For such a potentially dangerous harvest, the process is shockingly rudimentary. Small crews of anywhere between seven to 25 fishermen set out to sea at night, before using bait and torchlight to attract squid and small fish. The snakes, whether tempted by the promise of easy prey or lured by the beguiling lights above them, soon rise to the surface, where they are fished out of the water by hand. The creatures are then dumped by the hundred in plastic pools and buckets filled with seawater, before they are sorted and separated - again by hand - by buyers who stroll barefoot amongst piles of potentially lethal animals. The nonchalance with which the fishermen go about this incredibly dangerous task is nothing short of extraordinary.
Clearly, there are huge risks in this business. Accidents can and do happen. A reporter for National Geographic stated that over a two day period he spent observing the crews, he saw seven separate bites - though there were fortunately no fatalities. While effective antivenoms have been available for a number of years, they are in incredibly short supply on the remote fishing vessels. Therefore, any bites are likely to be extremely serious. With no useful modern medicine available, fishermen resort to more primitive methods. Each member of a crew carries a razor blade with them at all times, which they use to quickly pierce their flesh and extract the venom in the event of a bite. Ground rhinoceros horn and crushed garlic - neither of which have any medicinal value - are also rubbed onto a wound.
Despite the risks, the rewards for working a sea snake fishing vessel can be great. The creatures are greatly prized in markets across Asia, highly valued for their versatile and tasty meat. Sea snake turns up on menus everywhere from South Korea to Malaysia, and is typically served fried or in a flavoursome broth alongside chilli and noodles. Offal, in particular the heart and liver, are considered delicacies and thought of as highly beneficial for pregnant women. In street markets, it’s not uncommon to see snakes submerged and preserved in glass jars of rice wine.
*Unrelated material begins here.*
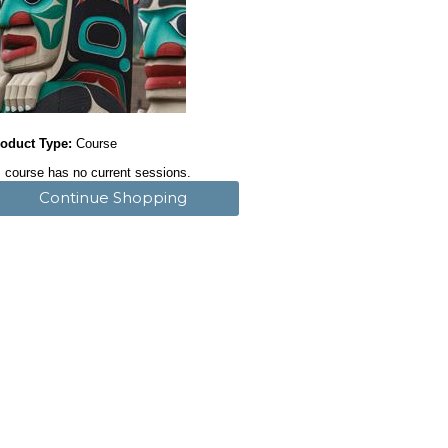
oduct Type:
Course
 course has no current sessions.
Continue Shopping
In addition to their meat, sea snakes are also highly prized for their rumoured medical benefits. Their blood, when mixed with alcohol, can supposedly positively impact male virility, while extracted venom is used in some cultures as an aphrodisiac. Perhaps the most successful product is known as “sea snake glue”, which is marketed across Asia as a cure for ailments ranging from insomnia to anorexia. The size of both the meat and medicinal markets means that there is serious money to be made by risking your life sea snake fishing.
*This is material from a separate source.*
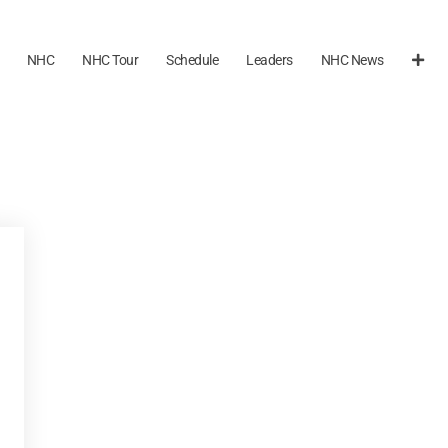
NHC
NHC Tour
Schedule
Leaders
NHC News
Thanks to rising demand in the marketplace, the industry has exploded in recent years. A sea snake fishing fleet that once numbered between 20 and 30 vessels has swelled to contain over 700. These ships scour the sea every night, bringing in as many as 80 tonnes of sea snake every year. Given that each animal weighs no more than 500 grams, the numbers involved are staggering. Ships regularly return from expeditions sagging in the water, weighed down with their catch. At port, expert fishermen can weigh, sort and categorise as many as 60 live snakes in less than five minutes, proving that what may look like a basic operation is actually a well-oiled machine.
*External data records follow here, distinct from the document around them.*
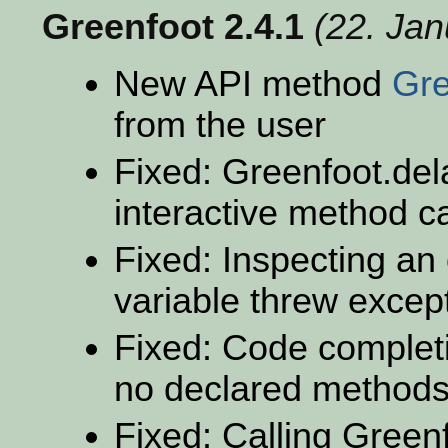
Greenfoot 2.4.1
(22. Ja
New API method
Gre
from the user
Fixed: Greenfoot.dela
interactive method ca
Fixed: Inspecting an
variable threw excep
Fixed: Code completi
no declared method
Fixed: Calling Greenf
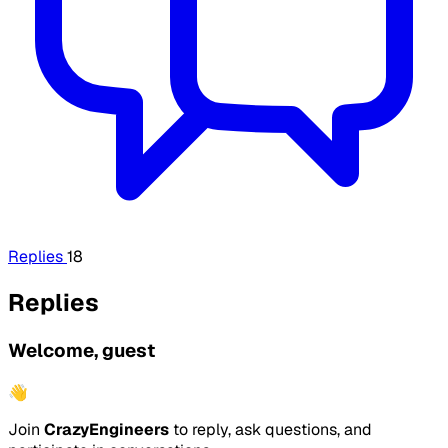
Replies
18
Replies
Welcome, guest
👋
Join
CrazyEngineers
to reply, ask questions, and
Unsurprisingly, the scale of the industry is prompting concerns over sustainability. The fishermen themselves acknowledge that their catch is coming increasingly hard to come by, with sea snake numbers having fallen significantly since 2009. Lack of regulation makes it incredibly difficult to get a true grasp of the situation, and some species may already be at risk of extinction. As key predatory links in the food chain, the removal of sea snakes from the delicate Thai marine ecosystem could have a variety of far-reaching, unforeseen consequences. Any change to this environment not only threatens the creatures that live there, but also the people who rely on the sea’s bounty.
It’s clear that sea snake fishing is a risky business, not just for the fishermen who put themselves in harms way, but for the region as a whole. While demand remains high and there is still money to be made, it seems that the problem will only get worse in a region that continues to be plagued by poverty. The only hope is to reevaluate the nature of the entire industry. If sea snake fishing continues much longer unchecked, it may be too late to save both the animals themselves and the communities that they provide for.